Nas meias-finais, a Inglaterra vai ser o último obstáculo da seleção das Quinas, repetindo-se o que aconteceu em 2006, mas nos quartos, com a seleção portuguesa a ganhar, mas sem necessidade de recorrer ao desempate por grandes penalidades. 

"A meia final, entre Inglaterra e Portugal, promete ser muito equilibrada. Duas seleções repletas de talento individual, duas equipas cujos treinadores são frequentemente criticados por comentadores e adeptos por não conseguirem tirar o melhor rendimento coletivo dos seus jogadores", diz o economista, antes de prever o desfecho favorável a Portugal. 

"Neste caso, o meu modelo prevê uma vitória tangencial de Portugal, num jogo duro, pouco atrativo e com poucos golos, já que ambas as equipas deverão entrar em campo mais preocupadas em não sofrer do que em arriscar nesta fase tão importante da competição", explica. 

OS PAÍSES BAIXOS

Portugal vai assim agarrar uma lugar na grande final do Mundial 2026. O estudo diz que o outro finalista será a seleção dos Países Baixos, que vão acabar por deixar para trás Marrocos, Canadá, França e Espanha. 

"Isto significa que vamos ter uma final entre duas seleções que nunca conquistaram um Campeonato do Mundo.
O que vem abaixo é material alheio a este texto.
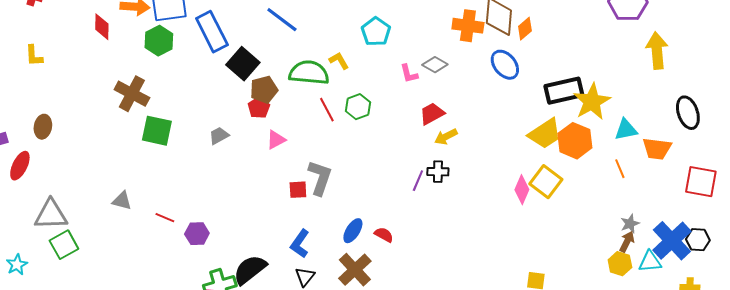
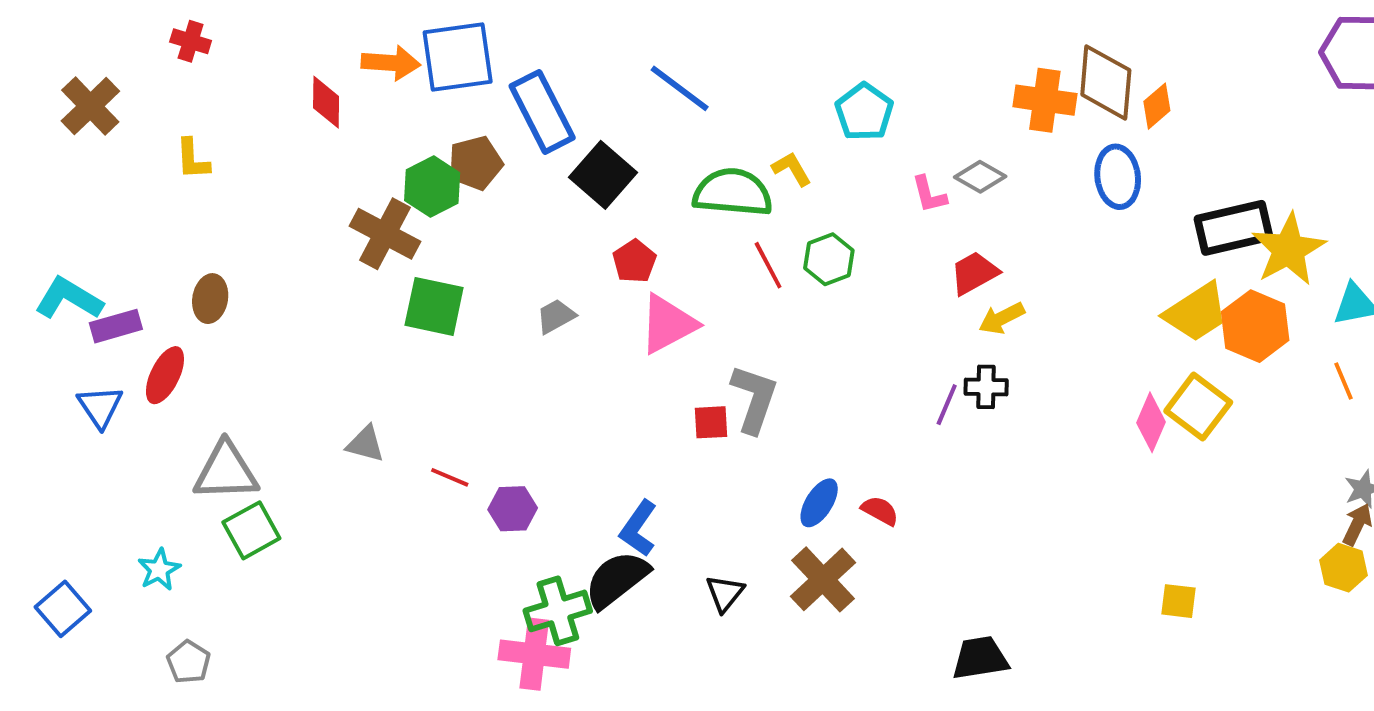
green hexagon: (159, 41) -> (432, 187), moved
blue ellipse: (505, 65) -> (1118, 177), turned 32
brown pentagon: (264, 90) -> (475, 163), moved
pink triangle: (276, 140) -> (668, 324), size x1.6
blue L-shape: (300, 244) -> (638, 528), moved

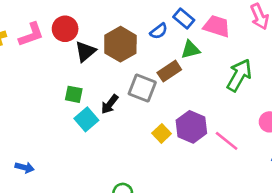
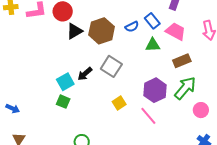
brown rectangle: (169, 71) -> (182, 61), moved
green arrow: (239, 75) -> (185, 88), moved
green square: (74, 94) -> (63, 102), moved
purple hexagon: (191, 127) -> (155, 90), moved
pink line: (227, 141) -> (148, 116), moved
Algo semelhante ao que aconteceu no Mundial 2010, com Espanha e Países Baixos. Vamos, portanto, ter um campeão mundial inédito. O nosso modelo não prevê que nem os Países Baixos nem Portugal sejam equipas especialmente entusiasmantes de ver jogar (...) Normalmente, numa final do Campeonato do Mundo, ambas as equipas entram em campo sobretudo para evitar erros, e seleções que nunca conquistaram o troféu tendem a sentir ainda mais a pressão do momento. O desfecho costuma ser jogos decididos por margens mínimas - um 1-0 com um penálti, por exemplo. E é exatamente isso que volta a acontecer aqui, desta vez com o vencedor final a ser… os Países Baixos", explica Joachim Klement.

JOGOS DE PORTUGAL

A seleção nacional começa o estágio para o Mundial 2026 na próxima segunda-feira na Cidade do Futebol, em Oeiras, tendo previstos dois jogos de preparação antes da partida com destino a Miami.

Sábado, dia 6 de junho, joga com o Chile, no Estádio do Jamor, em Oeiras. Quatro dias depois com a Nigéria, no Estádio Dr. Magalhães Pessoa, em Leiria. 

A estreia de Portugal está agendada para dia 17 de junho frente ao Congo. Segue-se o Uzbequistão, no dia 23, e a fechar a fase de grupos, Portugal enfrenta a Colômbia. 

Resta, agora, perceber se Klement vai manter o registo imaculado na hora de prever os vencedores do Campeonato do Mundo.

Em 2014 acertou em cheio, com a Alemanha, repetindo o feito nas duas edições seguintes, conquistadas por França em 2018 e Argentina em 2022.

Vamos esperar assim que seja Portugal a colocar fim ao modelo matemático deste economista alemão... mas só no resultado do jogo da grande final do Mundial 2026.